- Task statement
Print every record below exactly as it stands, but leave out the pictures.

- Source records
------

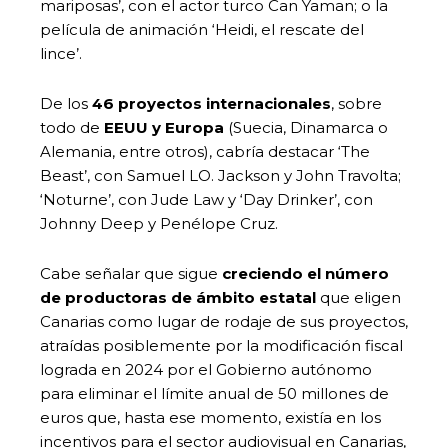
mariposas’, con el actor turco Can Yaman; o la
película de animación ‘Heidi, el rescate del
lince’.
De los
46 proyectos internacionales
, sobre
todo de
EEUU y Europa
(Suecia, Dinamarca o
Alemania, entre otros), cabría destacar ‘The
Beast’, con Samuel LO. Jackson y John Travolta;
‘Noturne’, con Jude Law y ‘Day Drinker’, con
Johnny Deep y Penélope Cruz.
Cabe señalar que sigue
creciendo el número
de productoras de ámbito estatal
que eligen
Canarias como lugar de rodaje de sus proyectos,
atraídas posiblemente por la modificación fiscal
lograda en 2024 por el Gobierno autónomo
para eliminar el límite anual de 50 millones de
euros que, hasta ese momento, existía en los
incentivos para el sector audiovisual en Canarias,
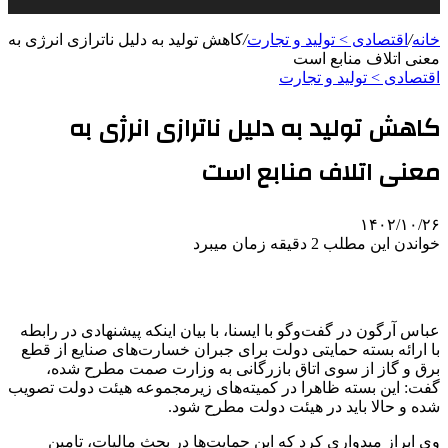
خانه
/
اقتصادی > تولید و تجارت
/
کاهش تولید به دلیل ناترازی انرژی به
معنی اتلاف منابع است
اقتصادی > تولید و تجارت
کاهش تولید به دلیل ناترازی انرژی به
معنی اتلاف منابع است
۱۴۰۲/۱۰/۲۶
خواندن این مطلب 2 دقیقه زمان میبرد
عباس آرگون در گفت‌وگو با ایسنا، با بیان اینکه پیشنهادی در رابطه
با ارائه بسته حمایتی دولت برای جبران خسارت‌های صنایع از قطع
برق و گاز از سوی اتاق بازرگانی به وزارت صمت مطرح شده،
گفت: این بسته ظاهرا در کمیته‌های زیرمجموعه هیئت دولت تصویب
شده و حالا باید در هیئت دولت مطرح شود.
وی ابراز میدواری کرد که این حمایت‌ها در بحث مالیات، تامین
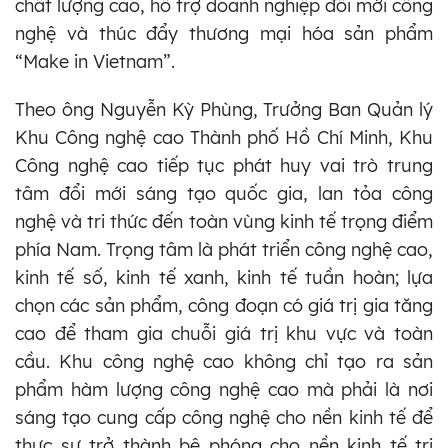
chất lượng cao, hỗ trợ doanh nghiệp đổi mới công
nghệ và thúc đẩy thương mại hóa sản phẩm
“Make in Vietnam”.
Theo ông Nguyễn Kỳ Phùng, Trưởng Ban Quản lý
Khu Công nghệ cao Thành phố Hồ Chí Minh, Khu
Công nghệ cao tiếp tục phát huy vai trò trung
tâm đổi mới sáng tạo quốc gia, lan tỏa công
nghệ và tri thức đến toàn vùng kinh tế trọng điểm
phía Nam. Trọng tâm là phát triển công nghệ cao,
kinh tế số, kinh tế xanh, kinh tế tuần hoàn; lựa
chọn các sản phẩm, công đoạn có giá trị gia tăng
cao để tham gia chuỗi giá trị khu vực và toàn
cầu. Khu công nghệ cao không chỉ tạo ra sản
phẩm hàm lượng công nghệ cao mà phải là nơi
sáng tạo cung cấp công nghệ cho nền kinh tế để
thực sự trở thành bệ phóng cho nền kinh tế tri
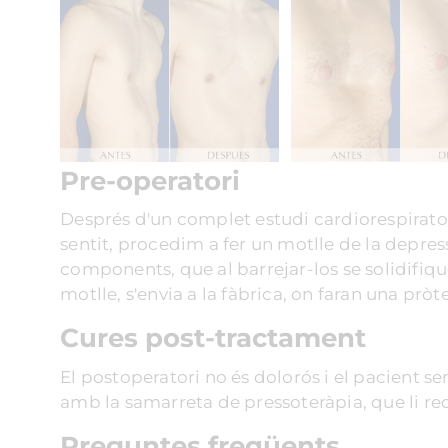
Pre-operatori
Després d'un complet estudi cardiorespirato
sentit, procedim a fer un motlle de la depres
components, que al barrejar-los se solidifiq
motlle, s'envia a la fàbrica, on faran una prò
Cures post-tractament
El postoperatori no és dolorós i el pacient s
amb la samarreta de pressoteràpia, que li 
Preguntes
freqüents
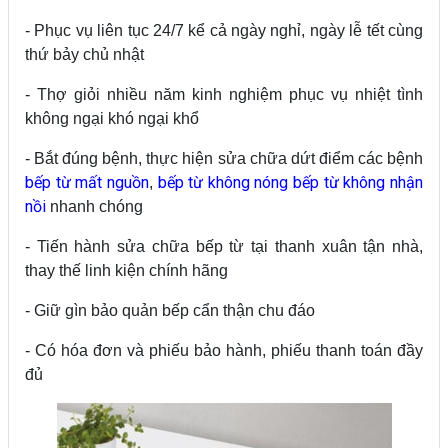
- Phục vụ liên tục 24/7 kể cả ngày nghỉ, ngày lễ tết cùng
thứ bảy chủ nhật
- Thợ giỏi nhiều năm kinh nghiệm phục vụ nhiệt tình
không ngại khó ngại khổ
- Bắt đúng bệnh, thực hiện sửa chữa dứt điểm các bệnh
bếp từ mất nguồn
bếp từ không nóng
bếp từ không nhận
,
nồi
nhanh chóng
- Tiến hành sửa chữa bếp từ tại thanh xuân tận nhà,
thay thế linh kiện chính hãng
- Giữ gìn bảo quản bếp cẩn thận chu đáo
- Có hóa đơn và phiếu bảo hành, phiếu thanh toán đầy
đủ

------

- Answer area
mariposas’, con el actor turco Can Yaman; o la
película de animación ‘Heidi, el rescate del
lince’.
De los
46 proyectos internacionales
, sobre
todo de
EEUU y Europa
(Suecia, Dinamarca o
Alemania, entre otros), cabría destacar ‘The
Beast’, con Samuel LO. Jackson y John Travolta;
‘Noturne’, con Jude Law y ‘Day Drinker’, con
Johnny Deep y Penélope Cruz.
Cabe señalar que sigue
creciendo el número
de productoras de ámbito estatal
que eligen
Canarias como lugar de rodaje de sus proyectos,
atraídas posiblemente por la modificación fiscal
lograda en 2024 por el Gobierno autónomo
para eliminar el límite anual de 50 millones de
euros que, hasta ese momento, existía en los
incentivos para el sector audiovisual en Canarias,
خانه
/
اقتصادی > تولید و تجارت
/
کاهش تولید به دلیل ناترازی انرژی به
معنی اتلاف منابع است
اقتصادی > تولید و تجارت
کاهش تولید به دلیل ناترازی انرژی به
معنی اتلاف منابع است
۱۴۰۲/۱۰/۲۶
خواندن این مطلب 2 دقیقه زمان میبرد
عباس آرگون در گفت‌وگو با ایسنا، با بیان اینکه پیشنهادی در رابطه
با ارائه بسته حمایتی دولت برای جبران خسارت‌های صنایع از قطع
برق و گاز از سوی اتاق بازرگانی به وزارت صمت مطرح شده،
گفت: این بسته ظاهرا در کمیته‌های زیرمجموعه هیئت دولت تصویب
شده و حالا باید در هیئت دولت مطرح شود.
وی ابراز میدواری کرد که این حمایت‌ها در بحث مالیات، تامین
chất lượng cao, hỗ trợ doanh nghiệp đổi mới công
nghệ và thúc đẩy thương mại hóa sản phẩm
“Make in Vietnam”.
Theo ông Nguyễn Kỳ Phùng, Trưởng Ban Quản lý
Khu Công nghệ cao Thành phố Hồ Chí Minh, Khu
Công nghệ cao tiếp tục phát huy vai trò trung
tâm đổi mới sáng tạo quốc gia, lan tỏa công
nghệ và tri thức đến toàn vùng kinh tế trọng điểm
phía Nam. Trọng tâm là phát triển công nghệ cao,
kinh tế số, kinh tế xanh, kinh tế tuần hoàn; lựa
chọn các sản phẩm, công đoạn có giá trị gia tăng
cao để tham gia chuỗi giá trị khu vực và toàn
cầu. Khu công nghệ cao không chỉ tạo ra sản
phẩm hàm lượng công nghệ cao mà phải là nơi
sáng tạo cung cấp công nghệ cho nền kinh tế để
thực sự trở thành bệ phóng cho nền kinh tế tri
Pre-operatori
Després d'un complet estudi cardiorespirato
sentit, procedim a fer un motlle de la depres
components, que al barrejar-los se solidifiq
motlle, s'envia a la fàbrica, on faran una prò
Cures post-tractament
El postoperatori no és dolorós i el pacient s
amb la samarreta de pressoteràpia, que li 
Preguntes
freqüents
- Phục vụ liên tục 24/7 kể cả ngày nghỉ, ngày lễ tết cùng
thứ bảy chủ nhật
- Thợ giỏi nhiều năm kinh nghiệm phục vụ nhiệt tình
không ngại khó ngại khổ
- Bắt đúng bệnh, thực hiện sửa chữa dứt điểm các bệnh
bếp từ mất nguồn
bếp từ không nóng
bếp từ không nhận
,
nồi
nhanh chóng
- Tiến hành sửa chữa bếp từ tại thanh xuân tận nhà,
thay thế linh kiện chính hãng
- Giữ gìn bảo quản bếp cẩn thận chu đáo
- Có hóa đơn và phiếu bảo hành, phiếu thanh toán đầy
đủ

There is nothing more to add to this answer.